Cette conversation avoit fait voir à madame de Bagneux la justification du chevalier de Fosseuse; elle ne doutoit plus qu'elle n'en eût toujours été aimée fidèlement. L'ayant abordée quelques jours après, il la trouva la même qu'elle étoit avant qu'elle crût qu'il lui étoit infidèle. Elle lui apprit ce qu'ils devoient à la fortune; comment le chagrin qu'elle avoit de croire qu'une autre eût partagé son cœur avoit été cause qu'elle avoit reconnu son innocence, et la joie qu'elle en avoit eue; et ils admirèrent ensemble par quelle étrange erreur ils avoient été brouillés si longtemps.
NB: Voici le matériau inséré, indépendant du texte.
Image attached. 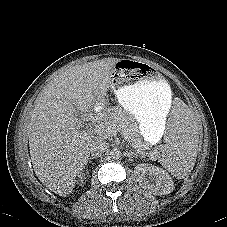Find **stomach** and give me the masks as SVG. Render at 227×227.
Masks as SVG:
<instances>
[{"label": "stomach", "instance_id": "stomach-1", "mask_svg": "<svg viewBox=\"0 0 227 227\" xmlns=\"http://www.w3.org/2000/svg\"><path fill=\"white\" fill-rule=\"evenodd\" d=\"M111 89L137 120L147 144L158 141L171 106V89L164 77L148 65L123 59L111 69Z\"/></svg>", "mask_w": 227, "mask_h": 227}]
</instances>
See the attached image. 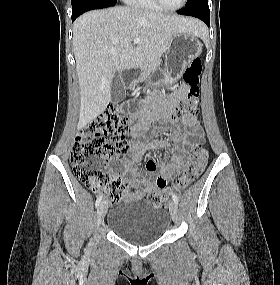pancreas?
I'll use <instances>...</instances> for the list:
<instances>
[{
	"mask_svg": "<svg viewBox=\"0 0 280 285\" xmlns=\"http://www.w3.org/2000/svg\"><path fill=\"white\" fill-rule=\"evenodd\" d=\"M160 62L161 61L159 59L154 61H146L141 67V75L138 81H143L146 77H148L150 73L160 65Z\"/></svg>",
	"mask_w": 280,
	"mask_h": 285,
	"instance_id": "1",
	"label": "pancreas"
}]
</instances>
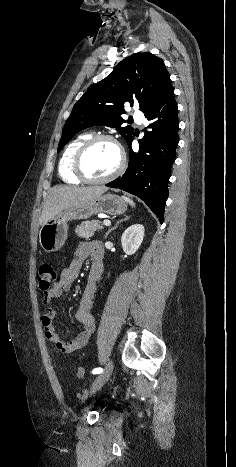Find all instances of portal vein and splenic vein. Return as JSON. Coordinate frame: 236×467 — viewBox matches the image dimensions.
Listing matches in <instances>:
<instances>
[{"label":"portal vein and splenic vein","instance_id":"obj_1","mask_svg":"<svg viewBox=\"0 0 236 467\" xmlns=\"http://www.w3.org/2000/svg\"><path fill=\"white\" fill-rule=\"evenodd\" d=\"M103 224H104L105 226H110V225H111V222H110L109 220H104V221H103Z\"/></svg>","mask_w":236,"mask_h":467}]
</instances>
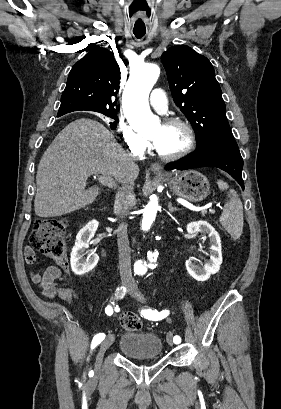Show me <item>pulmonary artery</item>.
<instances>
[{
  "label": "pulmonary artery",
  "instance_id": "1",
  "mask_svg": "<svg viewBox=\"0 0 281 409\" xmlns=\"http://www.w3.org/2000/svg\"><path fill=\"white\" fill-rule=\"evenodd\" d=\"M148 104L154 106L155 110H164V106H167L168 99L165 97L164 90H153L152 97L148 99Z\"/></svg>",
  "mask_w": 281,
  "mask_h": 409
}]
</instances>
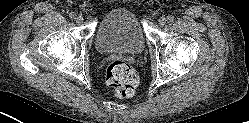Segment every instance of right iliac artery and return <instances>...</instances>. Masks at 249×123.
Listing matches in <instances>:
<instances>
[{
	"label": "right iliac artery",
	"instance_id": "82829eb1",
	"mask_svg": "<svg viewBox=\"0 0 249 123\" xmlns=\"http://www.w3.org/2000/svg\"><path fill=\"white\" fill-rule=\"evenodd\" d=\"M69 18L72 19V20L76 19V14L74 12H71L69 14Z\"/></svg>",
	"mask_w": 249,
	"mask_h": 123
}]
</instances>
Ils goûtèrent ensuite toute la douceur que peut donner une intelligence parfaite et heureuse. Ce que le chevalier de Fosseuse venoit de faire pour madame de Bagneux, en sauvant son frère, avoit achevé de lui faire connoître la grandeur de sa passion; et ce chevalier recevoit d'elle des marques de tendresse qui ne lui laissoient aucun lieu de douter qu'il ne possédât toute son affection. D'ailleurs, croyant que leur commerce n'étoit su de personne, ayant le bonheur de se voir avec assez de facilité, rien ne manquoit à leur satisfaction.
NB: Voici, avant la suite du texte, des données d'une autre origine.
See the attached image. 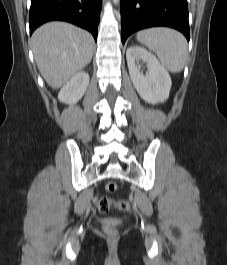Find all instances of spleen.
<instances>
[{
  "mask_svg": "<svg viewBox=\"0 0 227 265\" xmlns=\"http://www.w3.org/2000/svg\"><path fill=\"white\" fill-rule=\"evenodd\" d=\"M137 40L155 52L162 65L172 73L182 71L188 58L185 37L166 27L145 29L137 33Z\"/></svg>",
  "mask_w": 227,
  "mask_h": 265,
  "instance_id": "3e777b00",
  "label": "spleen"
}]
</instances>
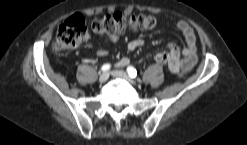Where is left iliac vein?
<instances>
[{"instance_id": "4c4485c4", "label": "left iliac vein", "mask_w": 247, "mask_h": 145, "mask_svg": "<svg viewBox=\"0 0 247 145\" xmlns=\"http://www.w3.org/2000/svg\"><path fill=\"white\" fill-rule=\"evenodd\" d=\"M114 77H117V78H122L124 80H126L127 82H129L130 84L134 85L136 84V82L131 79L128 74L124 71H120V70H114L112 71L111 73Z\"/></svg>"}]
</instances>
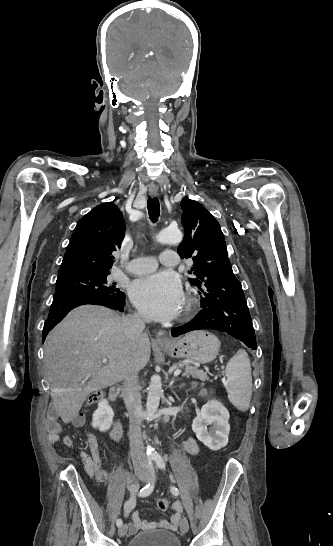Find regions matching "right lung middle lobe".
<instances>
[{
    "label": "right lung middle lobe",
    "mask_w": 333,
    "mask_h": 546,
    "mask_svg": "<svg viewBox=\"0 0 333 546\" xmlns=\"http://www.w3.org/2000/svg\"><path fill=\"white\" fill-rule=\"evenodd\" d=\"M109 274L110 272H88L59 277L56 281L53 301L72 297L120 293L121 291L118 288L107 283Z\"/></svg>",
    "instance_id": "1"
}]
</instances>
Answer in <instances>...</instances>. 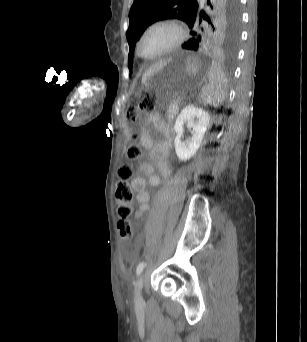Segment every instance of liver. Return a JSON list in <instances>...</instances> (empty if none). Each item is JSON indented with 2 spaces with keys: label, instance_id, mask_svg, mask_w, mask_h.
I'll return each instance as SVG.
<instances>
[{
  "label": "liver",
  "instance_id": "1",
  "mask_svg": "<svg viewBox=\"0 0 307 342\" xmlns=\"http://www.w3.org/2000/svg\"><path fill=\"white\" fill-rule=\"evenodd\" d=\"M164 66H167V62H165V60H160V62H157V64H153V66H151V68H149V70H147L146 74H144L143 80H145V78H147V76H151V74H153V72H158V70H162V68H164Z\"/></svg>",
  "mask_w": 307,
  "mask_h": 342
}]
</instances>
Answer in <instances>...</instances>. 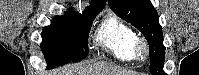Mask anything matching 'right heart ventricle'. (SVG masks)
Instances as JSON below:
<instances>
[{"label": "right heart ventricle", "instance_id": "obj_1", "mask_svg": "<svg viewBox=\"0 0 199 75\" xmlns=\"http://www.w3.org/2000/svg\"><path fill=\"white\" fill-rule=\"evenodd\" d=\"M135 34L131 27L118 17H108L97 32V40L116 58L122 61L134 59L133 42Z\"/></svg>", "mask_w": 199, "mask_h": 75}]
</instances>
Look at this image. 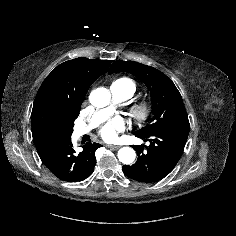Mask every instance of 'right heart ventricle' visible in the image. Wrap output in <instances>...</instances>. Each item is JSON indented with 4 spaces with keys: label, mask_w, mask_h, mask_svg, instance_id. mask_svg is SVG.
<instances>
[{
    "label": "right heart ventricle",
    "mask_w": 236,
    "mask_h": 236,
    "mask_svg": "<svg viewBox=\"0 0 236 236\" xmlns=\"http://www.w3.org/2000/svg\"><path fill=\"white\" fill-rule=\"evenodd\" d=\"M113 83L119 84L120 86L126 88L129 92V98L133 96L137 89L136 83L127 77L118 78Z\"/></svg>",
    "instance_id": "right-heart-ventricle-1"
}]
</instances>
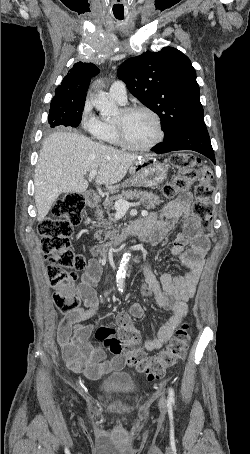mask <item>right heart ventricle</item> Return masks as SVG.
Masks as SVG:
<instances>
[{"label":"right heart ventricle","instance_id":"1","mask_svg":"<svg viewBox=\"0 0 250 454\" xmlns=\"http://www.w3.org/2000/svg\"><path fill=\"white\" fill-rule=\"evenodd\" d=\"M99 129L94 133L95 138L103 143L118 144L113 121L100 120Z\"/></svg>","mask_w":250,"mask_h":454}]
</instances>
La mort du père de M. de Bagneux les sépara. M. de Bagneux fut obligé de faire un voyage en diverses provinces, où il lui avoit laissé plusieurs terres considérables. Il mena avec lui sa femme, qu'il aimoit aussi fortement qu'aux premiers jours de leur mariage; joint que la jalousie qu'il avoit du baron de Villefranche contribua aussi à lui faire prendre cette résolution.

Quoique madame de Bagneux eût bien désiré de ne point faire ce voyage, les grands biens que M. de Bagneux avoit de son côté, en comparaison de ceux qu'elle lui avoit apportés, l'obligeoient à une grande complaisance.
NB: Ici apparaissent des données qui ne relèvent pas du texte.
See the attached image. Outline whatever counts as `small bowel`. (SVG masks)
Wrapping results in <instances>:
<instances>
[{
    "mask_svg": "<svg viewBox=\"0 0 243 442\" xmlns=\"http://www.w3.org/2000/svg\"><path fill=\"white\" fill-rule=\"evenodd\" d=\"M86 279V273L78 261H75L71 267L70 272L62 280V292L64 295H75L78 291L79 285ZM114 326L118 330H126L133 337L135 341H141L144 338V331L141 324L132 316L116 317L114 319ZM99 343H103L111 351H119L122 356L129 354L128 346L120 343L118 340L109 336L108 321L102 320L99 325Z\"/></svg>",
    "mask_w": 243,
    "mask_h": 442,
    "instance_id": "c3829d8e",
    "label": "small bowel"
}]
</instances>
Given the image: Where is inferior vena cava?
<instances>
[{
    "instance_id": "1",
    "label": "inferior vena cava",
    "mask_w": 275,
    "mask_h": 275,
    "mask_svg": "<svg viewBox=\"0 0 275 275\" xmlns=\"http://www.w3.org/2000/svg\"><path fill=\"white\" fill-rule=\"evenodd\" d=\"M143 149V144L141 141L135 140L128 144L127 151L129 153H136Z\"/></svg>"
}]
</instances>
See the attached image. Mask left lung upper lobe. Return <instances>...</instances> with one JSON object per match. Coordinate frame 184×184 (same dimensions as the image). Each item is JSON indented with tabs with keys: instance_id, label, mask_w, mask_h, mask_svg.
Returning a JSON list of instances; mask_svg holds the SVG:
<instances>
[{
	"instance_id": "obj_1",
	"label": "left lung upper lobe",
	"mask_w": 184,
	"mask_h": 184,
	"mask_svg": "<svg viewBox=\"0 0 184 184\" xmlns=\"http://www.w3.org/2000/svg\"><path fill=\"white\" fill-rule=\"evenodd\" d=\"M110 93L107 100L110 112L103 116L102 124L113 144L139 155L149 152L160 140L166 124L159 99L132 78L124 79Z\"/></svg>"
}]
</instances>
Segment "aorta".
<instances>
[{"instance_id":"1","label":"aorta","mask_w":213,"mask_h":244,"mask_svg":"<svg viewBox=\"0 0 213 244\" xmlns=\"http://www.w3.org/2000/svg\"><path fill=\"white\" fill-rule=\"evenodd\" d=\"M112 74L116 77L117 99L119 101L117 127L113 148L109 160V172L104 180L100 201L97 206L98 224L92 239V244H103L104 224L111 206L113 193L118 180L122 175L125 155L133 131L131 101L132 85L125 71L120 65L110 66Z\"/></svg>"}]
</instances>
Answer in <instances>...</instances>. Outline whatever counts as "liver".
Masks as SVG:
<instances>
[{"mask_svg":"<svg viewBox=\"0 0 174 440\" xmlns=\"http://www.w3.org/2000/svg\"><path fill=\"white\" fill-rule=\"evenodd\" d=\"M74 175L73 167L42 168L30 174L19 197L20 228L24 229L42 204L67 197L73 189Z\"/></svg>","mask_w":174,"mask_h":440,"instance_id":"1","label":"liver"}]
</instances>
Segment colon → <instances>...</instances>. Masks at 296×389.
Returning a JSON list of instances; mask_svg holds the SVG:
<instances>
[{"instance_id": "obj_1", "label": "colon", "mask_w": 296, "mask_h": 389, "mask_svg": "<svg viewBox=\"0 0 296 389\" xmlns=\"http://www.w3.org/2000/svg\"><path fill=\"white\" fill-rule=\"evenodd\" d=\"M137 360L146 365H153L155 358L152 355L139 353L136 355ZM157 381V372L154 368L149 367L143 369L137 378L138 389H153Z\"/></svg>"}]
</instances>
Si le chevalier de Fosseuse et elle furent privés du plaisir de se voir, ils tâchèrent à s'en consoler en s'écrivant souvent. Bonneville recevoit les lettres du chevalier de Fosseuse et lui envoyoit celles de sa maîtresse.

La passion du chevalier de Fosseuse, qui étoit très violente, lui fit désirer, quelque temps après que madame de Bagneux fut partie, de la voir. Il la pria, par une de ses lettres, de lui permettre de se trouver en quelque lieu où il auroit ce bonheur; elle ne put lui refuser une chose dont elle sentoit qu'elle auroit une partie de la joie.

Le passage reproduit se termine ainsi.